Hingabe bedeutet nichts anderes, als dass du deinen Impulsen folgst – den Impulsen nach Ruhe, nach Rückzug, nach Veränderung, nach Handlung, nach all dem, wozu es dich innerlich im Moment drängt. Du erlaubst der Veränderung in dir, stattzufinden, und gibst ihr innerlich Raum, erlaubst deinem Inneren, diesen Kokon zu spinnen. Du hörst bewusst auf, auf althergebrachte Weise zu funktionieren, und sagst Ja zu diesem Prozess der Veränderung, auch wenn du nicht weißt, wohin er dich führt. Du lässt dich mitnehmen und tragen, selbst wenn es ein wenig wackelig und schwankend wird.
Doch warum ist ebendiese Hingabe so schwierig? Weil es in dir nicht nur die gesunde Widerstandsfähigkeit gegenüber Veränderungen gibt, sondern auch ein unbewusstes Lebensrettungsprogramm, das oft übers Ziel hinausschießt: den sogenannten Schmerzvermeidungsinstinkt. Und der leugnet, dass überhaupt ein Prozess stattfindet.
Der Unterschied zur Resilienz? In der Resilienz bekommst du deine neuen Gedanken und Bedürfnisse oder auch deine Zipperlein mit, du spielst sie aber (noch) herunter, findest harmlose Erklärungen und projizierst die Gründe für dein verändertes Gesamtgefühl nach außen. Du akzeptierst das Unwohlsein und versuchst mehr oder weniger bewusst, irgendwie damit zu leben. Du hoffst, dass es irgendwann vorbeigeht, und schiebst das ungute Gefühl auf die Umstände. Und manchmal stimmt das ja auch.
In der Schmerzvermeidung dagegen streitest du komplett ab, dass du dich in irgendeiner Form anders fühlst, dass du eventuell unzufrieden bist, deine Komfortzone zu eng geworden ist. Etwas in dir tut so, als würdest du gar nicht bemerken, dass etwas nicht stimmt. Du suchst nicht nach Lösungen, sondern leugnest einfach völlig, dass du überhaupt eine Lösung brauchen könntest.

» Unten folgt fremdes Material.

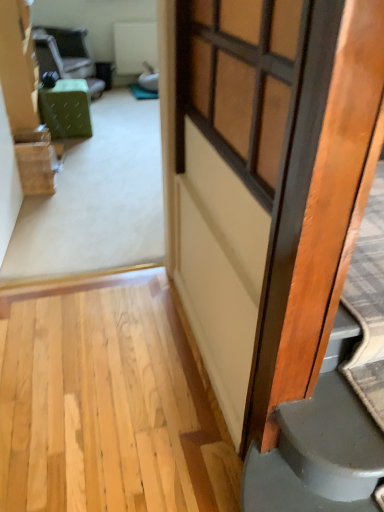 Question: Is matte wooden window at center located outside wooden door at right?

Choices:
 (A) no
 (B) yes

Answer: (B)

Question: Is matte wooden window at center in front of wooden door at right?

Choices:
 (A) no
 (B) yes

Answer: (A)

Question: From the image's perspective, does matte wooden window at center appear lower than wooden door at right?

Choices:
 (A) no
 (B) yes

Answer: (A)

Question: Is matte wooden window at center beside wooden door at right?

Choices:
 (A) yes
 (B) no

Answer: (B)

Question: From a real-world perspective, is matte wooden window at center positioned under wooden door at right based on gravity?

Choices:
 (A) yes
 (B) no

Answer: (B)

Question: From the image's perspective, relative to wooden door at right, is green fabric ottoman at center above or below?

Choices:
 (A) below
 (B) above

Answer: (B)

Question: From a real-world perspective, is green fabric ottoman at center above or below wooden door at right?

Choices:
 (A) below
 (B) above

Answer: (A)

Question: Looking at the image, does green fabric ottoman at center seem bigger or smaller compared to wooden door at right?

Choices:
 (A) small
 (B) big

Answer: (B)

Question: Is green fabric ottoman at center to the left or to the right of wooden door at right in the image?

Choices:
 (A) right
 (B) left

Answer: (B)

Question: Is point (263, 114) closer or farther from the camera than point (226, 130)?

Choices:
 (A) closer
 (B) farther

Answer: (A)

Question: From a real-world perspective, relative to wooden door at right, is matte wooden window at center vertically above or below?

Choices:
 (A) below
 (B) above

Answer: (B)

Question: From the image's perspective, relative to wooden door at right, is matte wooden window at center above or below?

Choices:
 (A) below
 (B) above

Answer: (B)

Question: Looking at the image, does matte wooden window at center seem bigger or smaller compared to wooden door at right?

Choices:
 (A) big
 (B) small

Answer: (B)

Question: In terms of width, does wooden door at right look wider or thinner when compared to green fabric chair at upper left?

Choices:
 (A) wide
 (B) thin

Answer: (B)

Question: Relative to green fabric chair at upper left, is wooden door at right in front or behind?

Choices:
 (A) behind
 (B) front

Answer: (B) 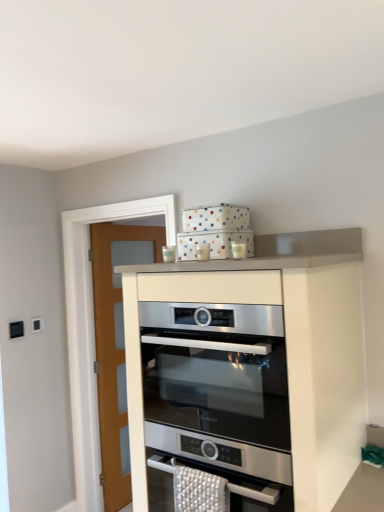 Measure the distance between satin white oven at upper center and camera.

They are 1.29 meters apart.

The height and width of the screenshot is (512, 384). I want to click on satin white oven at upper center, so click(249, 368).

What do you see at coordinates (249, 368) in the screenshot?
I see `satin white oven at upper center` at bounding box center [249, 368].

What do you see at coordinates (217, 371) in the screenshot? This screenshot has height=512, width=384. I see `stainless steel oven at center` at bounding box center [217, 371].

In order to face stainless steel oven at center, should I rotate leftwards or rightwards?

To face it directly, rotate right by 6.583 degrees.

I want to click on stainless steel oven at center, so click(x=217, y=371).

Find the location of a particular element. satin white oven at upper center is located at coordinates coord(249,368).

Does stainless steel oven at center appear on the right side of satin white oven at upper center?

Incorrect, stainless steel oven at center is not on the right side of satin white oven at upper center.

Is stainless steel oven at center positioned in front of satin white oven at upper center?

No, stainless steel oven at center is behind satin white oven at upper center.

Is point (166, 381) less distant than point (282, 303)?

No, (166, 381) is further to viewer.

From the image's perspective, which one is positioned lower, stainless steel oven at center or satin white oven at upper center?

satin white oven at upper center, from the image's perspective.

From a real-world perspective, is stainless steel oven at center positioned above or below satin white oven at upper center?

stainless steel oven at center is above satin white oven at upper center.

Is stainless steel oven at center thinner than satin white oven at upper center?

In fact, stainless steel oven at center might be wider than satin white oven at upper center.

Can you confirm if stainless steel oven at center is taller than satin white oven at upper center?

Incorrect, the height of stainless steel oven at center is not larger of that of satin white oven at upper center.

Can you confirm if stainless steel oven at center is smaller than satin white oven at upper center?

Yes, stainless steel oven at center is smaller than satin white oven at upper center.

Which is correct: stainless steel oven at center is inside satin white oven at upper center, or outside of it?

stainless steel oven at center fits inside satin white oven at upper center.

Is stainless steel oven at center in contact with satin white oven at upper center?

Indeed, stainless steel oven at center and satin white oven at upper center are beside each other and touching.

Based on the photo, could you tell me if stainless steel oven at center is facing satin white oven at upper center?

Yes, stainless steel oven at center is aimed at satin white oven at upper center.

How many degrees apart are the facing directions of stainless steel oven at center and satin white oven at upper center?

0.797 degrees.

The height and width of the screenshot is (512, 384). I want to click on cabinetry on the right side of stainless steel oven at center, so click(249, 368).

Based on their positions, is satin white oven at upper center located to the left or right of stainless steel oven at center?

Answer: Clearly, satin white oven at upper center is on the right of stainless steel oven at center in the image.

Which object is further away from the camera taking this photo, satin white oven at upper center or stainless steel oven at center?

stainless steel oven at center is more distant.

Does point (292, 471) come closer to viewer compared to point (200, 421)?

Yes.

From the image's perspective, relative to stainless steel oven at center, is satin white oven at upper center above or below?

Based on their image positions, satin white oven at upper center is located beneath stainless steel oven at center.

From a real-world perspective, is satin white oven at upper center located beneath stainless steel oven at center?

Yes, from a real-world perspective, satin white oven at upper center is beneath stainless steel oven at center.

Does satin white oven at upper center have a greater width compared to stainless steel oven at center?

In fact, satin white oven at upper center might be narrower than stainless steel oven at center.

Who is shorter, satin white oven at upper center or stainless steel oven at center?

Standing shorter between the two is stainless steel oven at center.

Does satin white oven at upper center have a larger size compared to stainless steel oven at center?

Yes.

Could stainless steel oven at center be considered to be inside satin white oven at upper center?

Absolutely, stainless steel oven at center is inside satin white oven at upper center.

Are satin white oven at upper center and stainless steel oven at center located far from each other?

satin white oven at upper center is near stainless steel oven at center, not far away.

Is satin white oven at upper center facing towards stainless steel oven at center?

Yes, satin white oven at upper center is facing stainless steel oven at center.

How many degrees apart are the facing directions of satin white oven at upper center and stainless steel oven at center?

0.797 degrees.

Locate an element on the screen. oven positioned vertically above the satin white oven at upper center (from a real-world perspective) is located at coordinates (217, 371).

Find the location of a particular element. This screenshot has height=512, width=384. cabinetry that is under the stainless steel oven at center (from a real-world perspective) is located at coordinates pyautogui.click(x=249, y=368).

Identify the location of oven on the left of satin white oven at upper center. (217, 371). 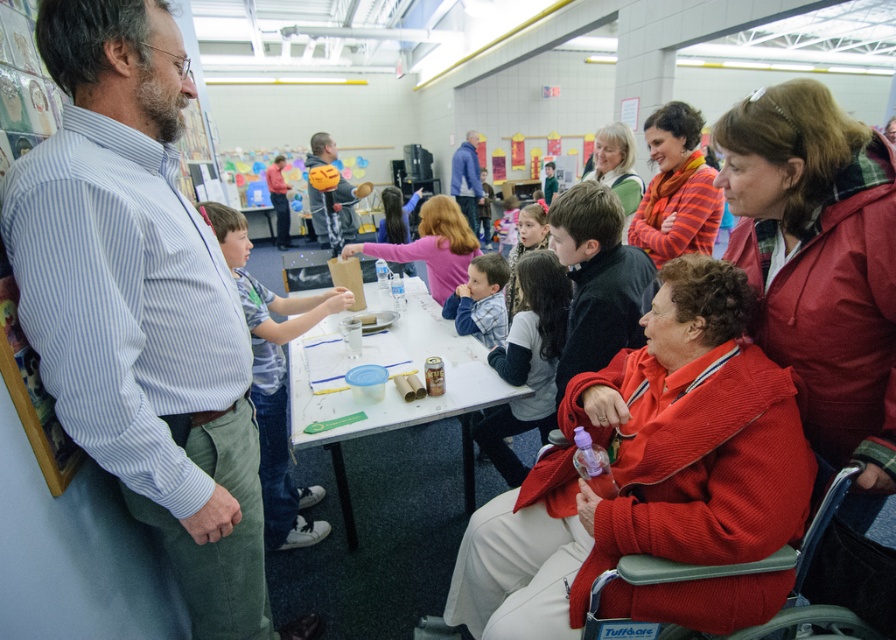 You are a photographer positioned at the back of the room. You want to capture a photo that includes both the blue striped shirt at left and the plaid fabric shirt at center. Which shirt should you adjust your camera angle to focus on first to ensure both are in the frame?

The blue striped shirt at left is located below the plaid fabric shirt at center, so you should focus on the plaid fabric shirt at center first to ensure both are visible in the frame.

You are standing in the room and see both the blue striped shirt at left and the plaid fabric shirt at center. Which shirt is positioned more to the left side of the room?

The blue striped shirt at left is positioned more to the left side of the room than the plaid fabric shirt at center.

You are attending a community event and notice two items in the scene. One is a red corduroy jacket at right and the other is an orange knitted scarf at upper center. Which item is positioned lower in the image?

The red corduroy jacket at right is positioned below the orange knitted scarf at upper center, so the red corduroy jacket at right is lower. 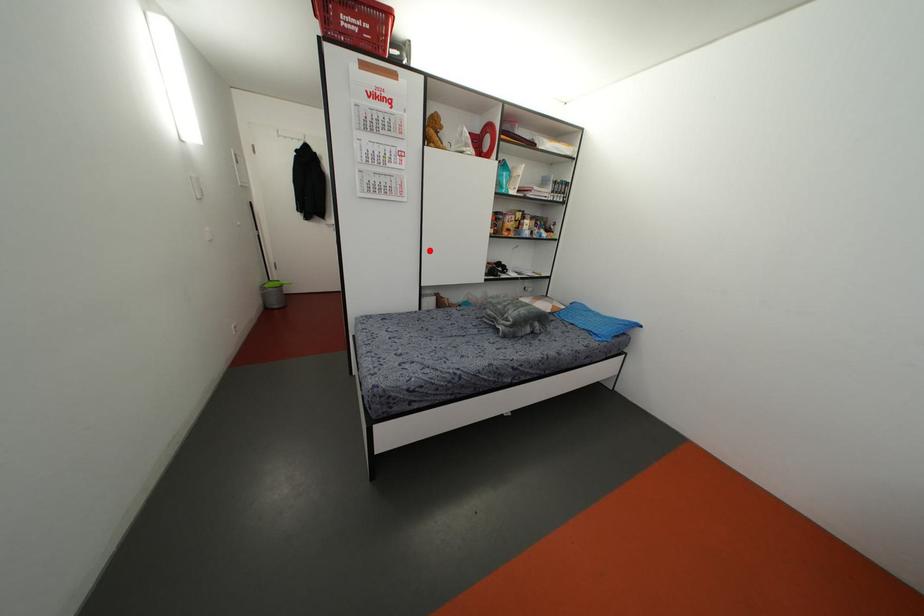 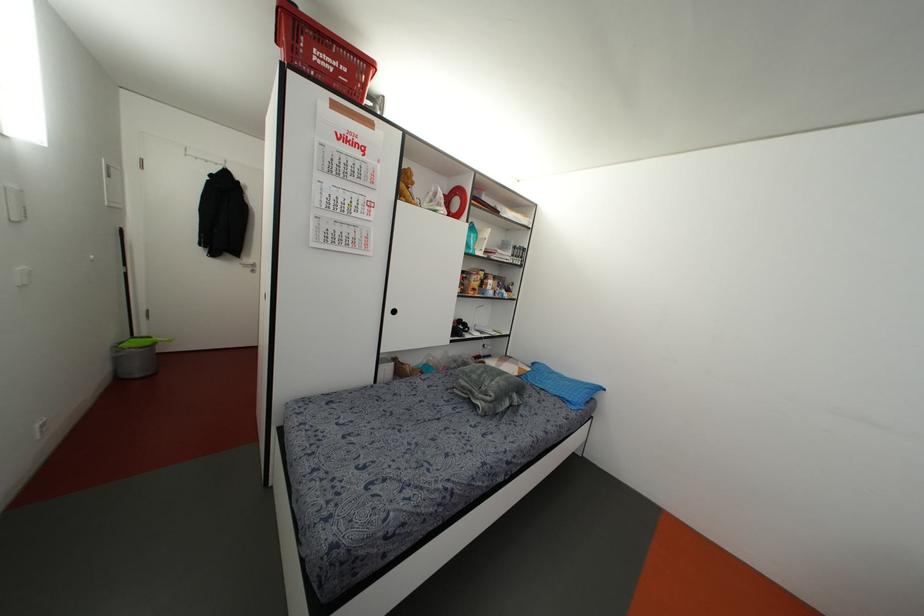 Find the pixel in the second image that matches the highlighted location in the first image.

(394, 310)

Die Schmerzvermeidung dient immer dazu, dir ein bestimmtes emotionales Niveau zu garantieren. Bestimmte Gefühle hält sie dir vom Leib, andere dagegen möchte sie im Zusammenspiel mit dem Belohnungszentrum dauerhaft erzeugen. Das ist auch sinnvoll, solange du ein Kind und deshalb nicht entscheidungsfähig bist, weil dein Leben von den dich versorgenden Personen abhängt. Doch als Erwachsener ist es nicht mehr sinnvoll, dich vom Belohnungs- und Schmerzvermeidungszentrum steuern zu lassen. Denn diese beiden sorgen dafür, dass du in den bekannten Bahnen bleibst, eben in dieser Komfortzone. Evolution aber geht anders.